Cancer Screenings

Screenings can help find conditions that lead to cancer and help doctors find and treat some types of cancers early. Finding and treating certain cancers early is more effective and can save the life of you or a loved one. It’s easy to get busy and put off screenings. Once symptoms appear from cancer, it may have already grown and spread. When your provider suggests screenings, it doesn’t mean they think you have cancer, remember, screening tests are done when you have no cancer symptoms. Screening tests are used commonly to check for cancers of the breast, cervix, colon and rectum.

MAMMOGRAM is a picture of the breast made with x-rays. The National Cancer Institute recommends that women in their forties and older have a mammogram every 1 to 2 years. Women under forty who have a higher risk or family history of breast cancer should talk to their health care provider about how often to have them.

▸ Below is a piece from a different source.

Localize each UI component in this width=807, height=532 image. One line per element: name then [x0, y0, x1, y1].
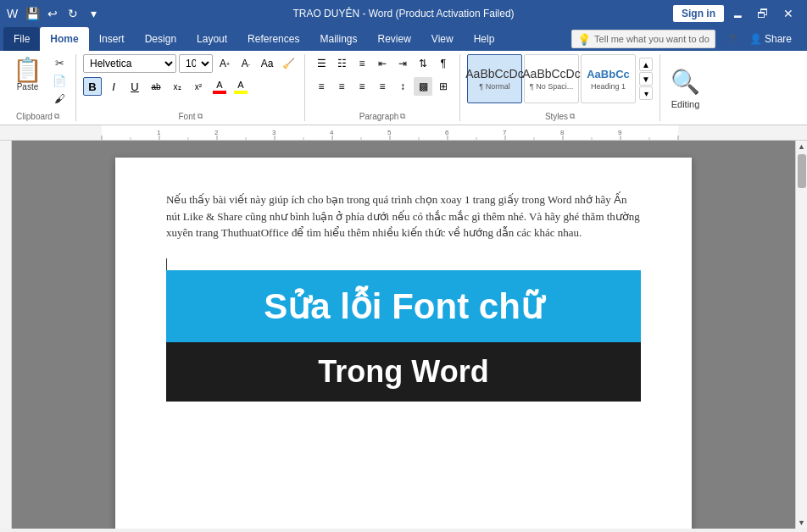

PAP TEST is used to check the cells from the cervix. Women should begin having Pap tests 3 years after they begin having sexual intercourse or when they reach age 21, then at least once every three years.

COLONOSCOPY is a screening test to detect growths or polyps in the colon and rectum. Men and women 50 and older should be screened, or those with higher risk should talk to their health care provider about how often and when to get screened.

Talk with your doctor about the possible benefits and harms of being checked for cancer. This is another example of how important it is for you to be in charge of making well informed health care decisions for yourself.